[Haskell-cafe] Re: Exercise in point free-style

[John Hughes]

> From: Julien Oster <haskell at lists.julien-oster.de>
> Subject: [Haskell-cafe] Exercise in point free-style
>
> I was just doing Exercise 7.1 of Hal Daumé's very good "Yet Another
> Haskell Tutorial". It consists of 5 short functions which are to be
> converted into point-free style (if possible).
>
> It's insightful and after some thinking I've been able to come up with
> solutions that make me understand things better.
>
> But I'm having problems with one of the functions:
>
> func3 f l = l ++ map f l
>
> Looks pretty clear and simple. However, I can't come up with a solution.
> Is it even possible to remove one of the variables, f or l? If so, how?
>
> Thanks,
> Julien

Oh, YES!!

Two ways to remove l:

func3a f = uncurry ((.map f).(++)) . pair
func3b f = uncurry (flip (++).map f) . pair

And just to make sure they're right:

propab new f l =
  func3 f l == new f l
  where types = f :: Int->Int

quickCheck (propab func3a)
quickCheck (propab func3b)

If you don't mind swapping the arguments, then

propc f l =
  func3 f l == func3c l f
  where types = f :: Int->Int

func3c l = (l++) . (`map` l)

With the arguments swapped, you can even remove both!

propd f l =
  func3 f l == func3d l f
  where types = f :: Int -> Int

func3d = uncurry ((.(flip map)) . (.) . (++)) . pair

MUCH clearer!

The trick is to observe that l is duplicated, so you need to use a 
combinator that duplicates something.
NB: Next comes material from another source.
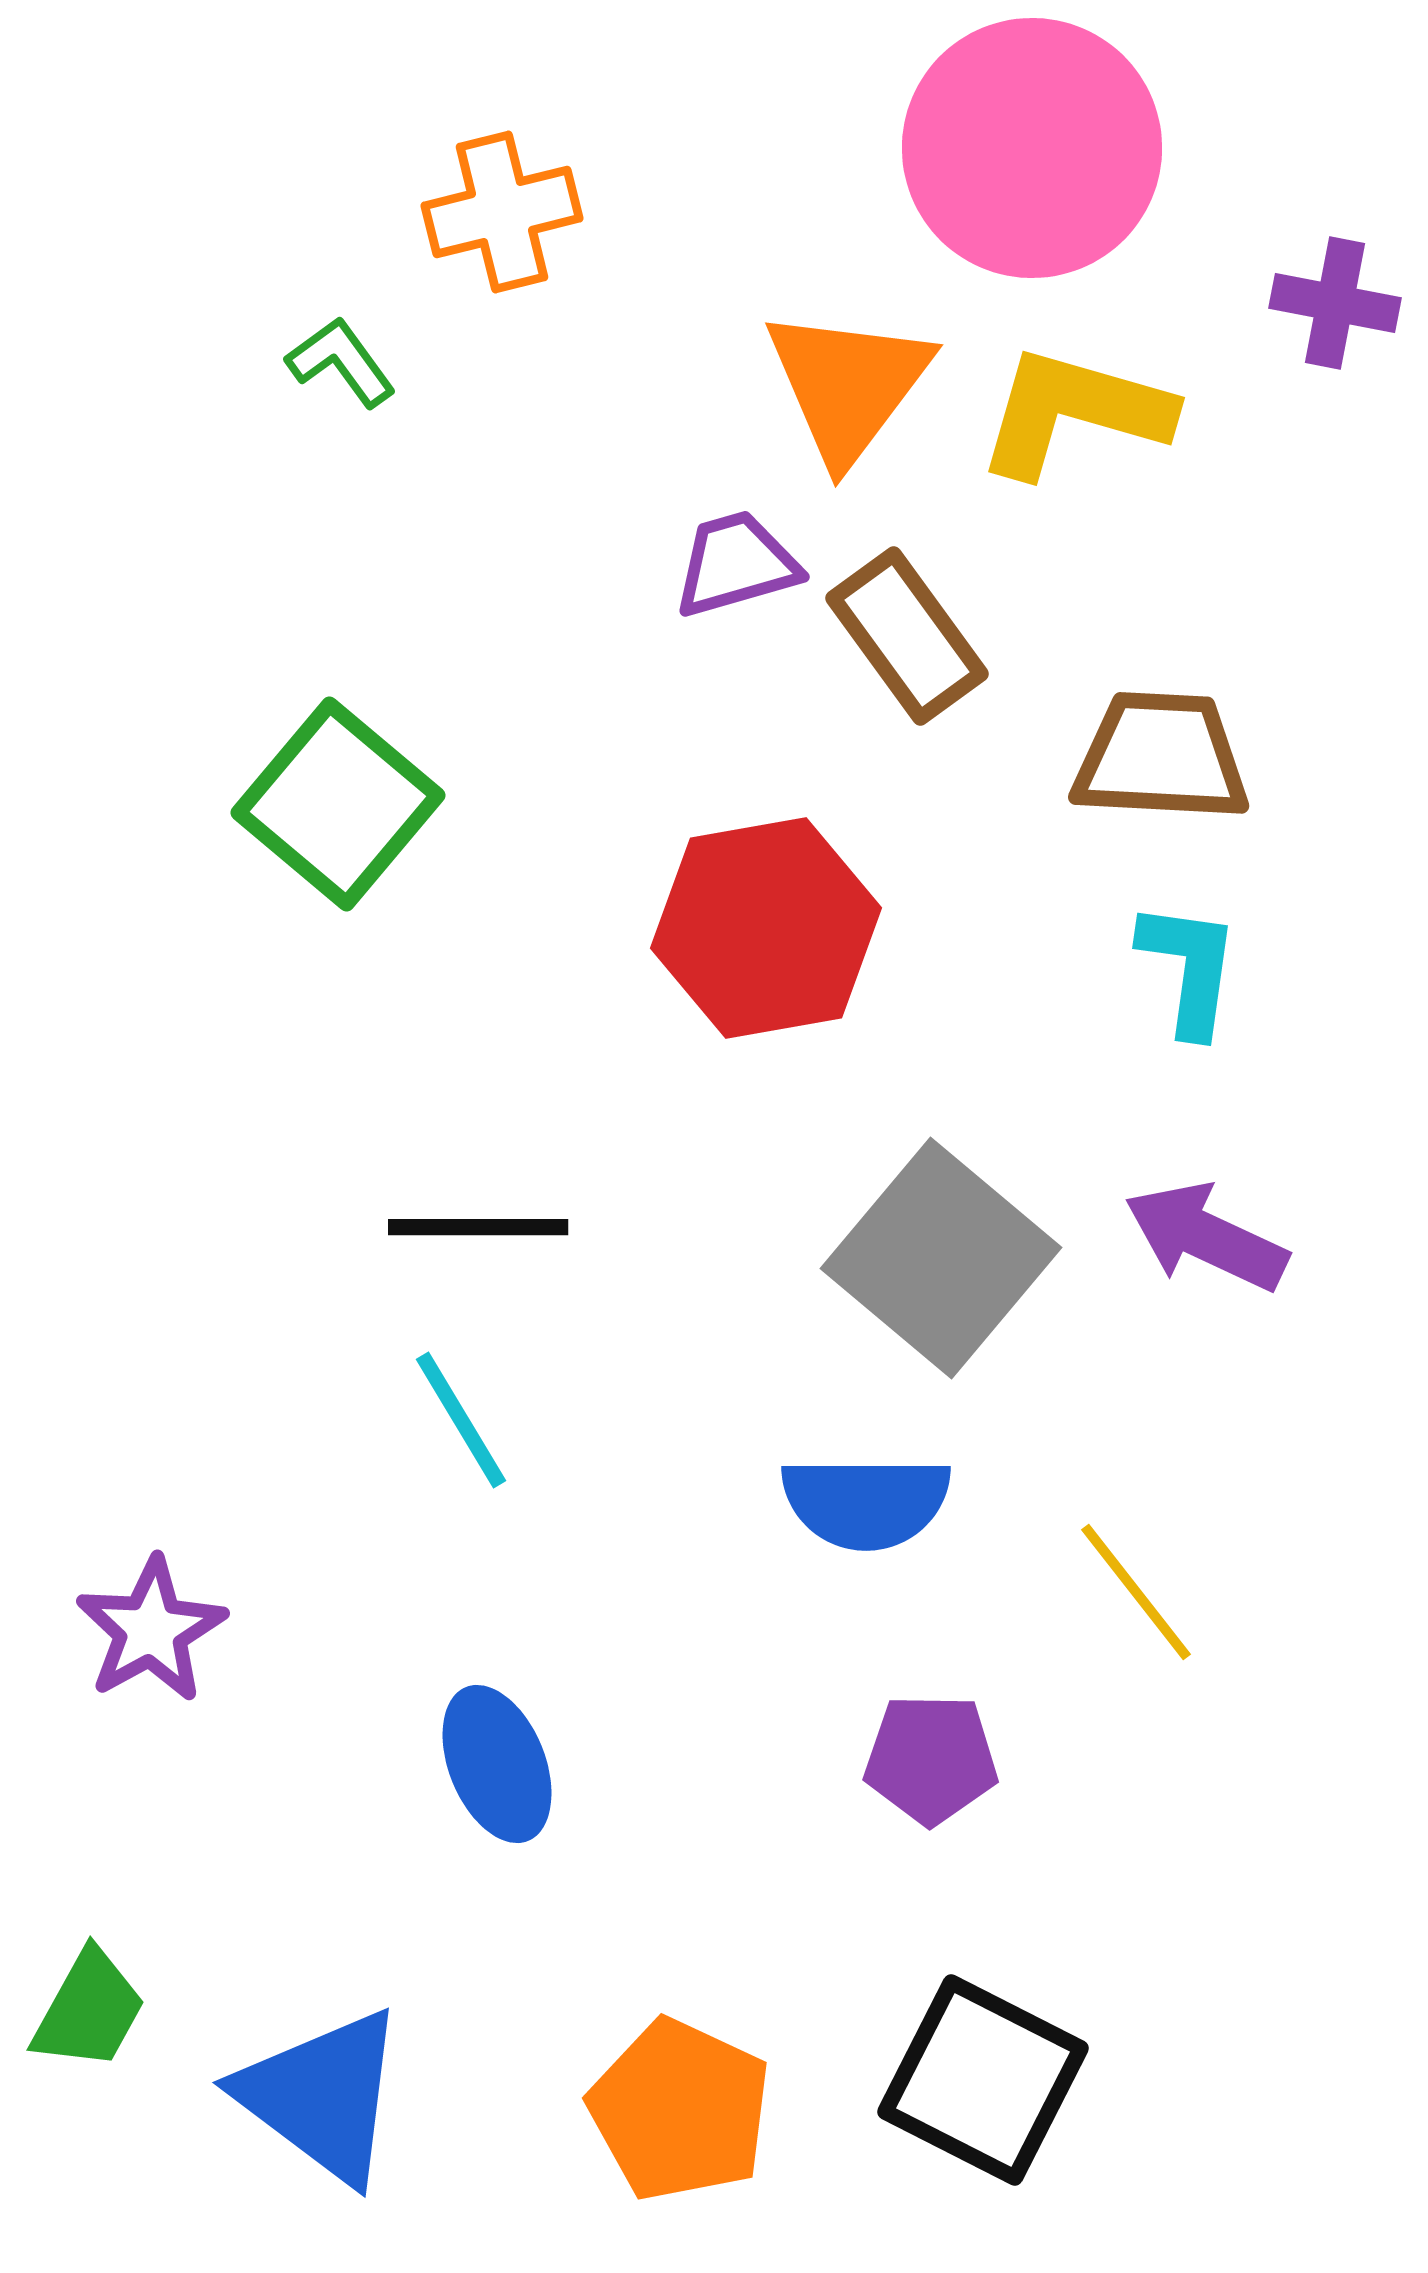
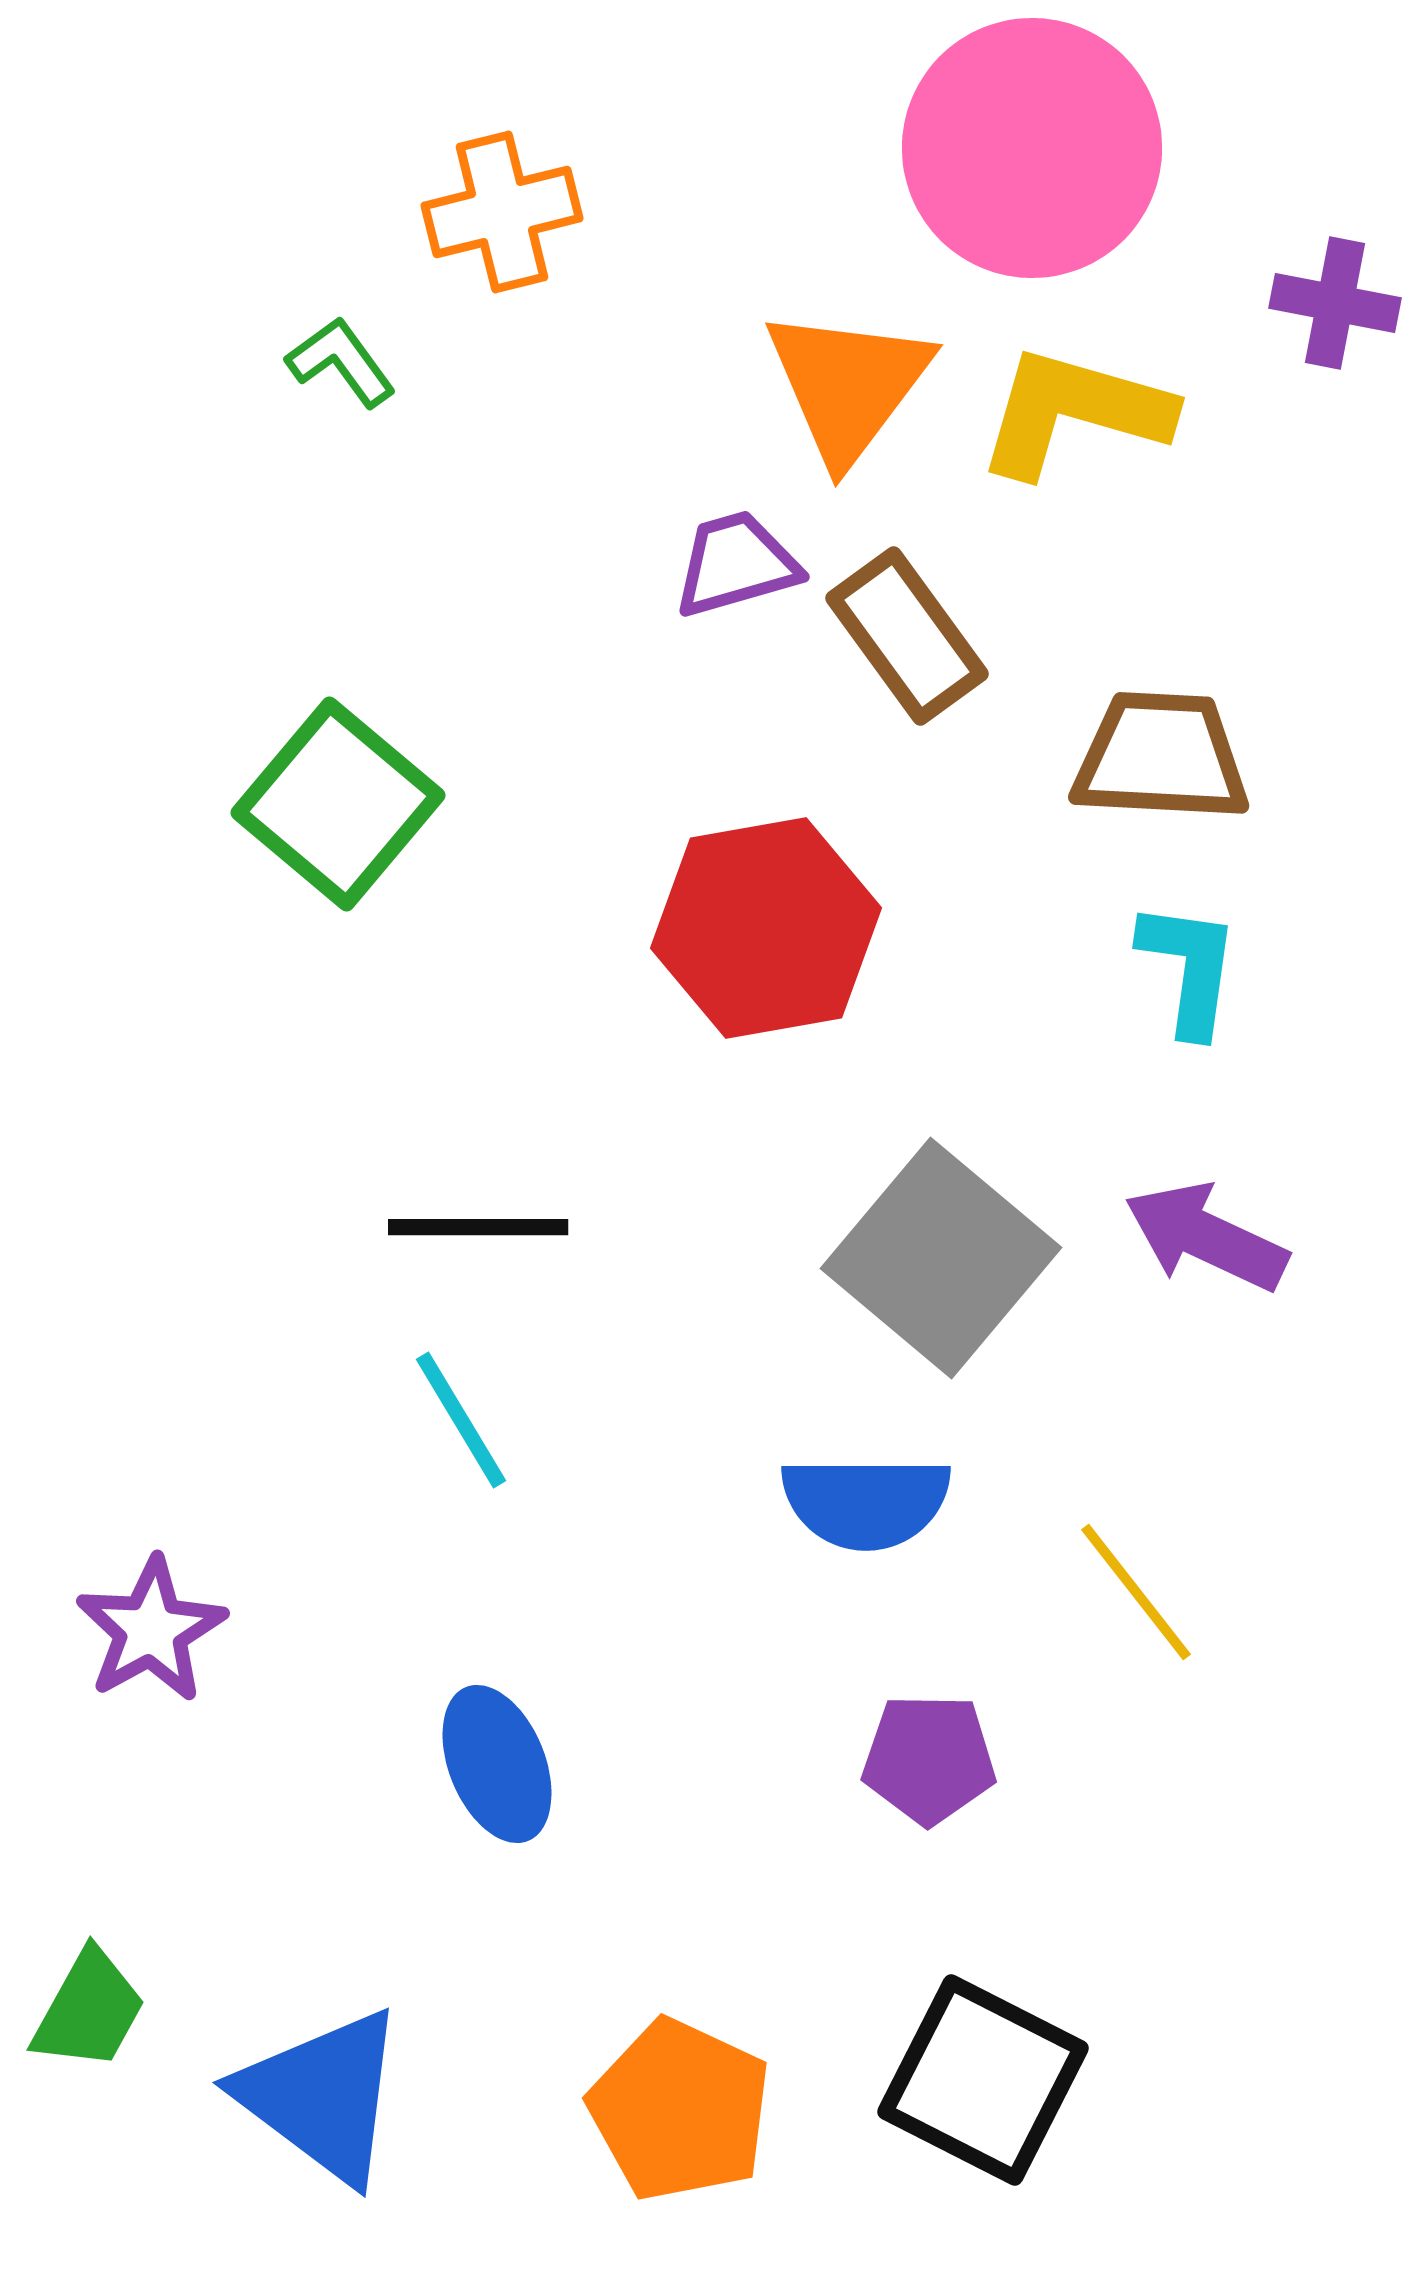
purple pentagon: moved 2 px left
The only one available here is pair, 
which you then have to combine with uncurry.

It would be nicer to have

(f &&& g) x = (f x,g x)

available. (&&& is one of the arrow combinators). Then you could remove l by

func3e f = uncurry (++) . (id &&& map f)

which is sort of readable, and remove both by

func3f = (uncurry (++).) . (id &&&) . map

John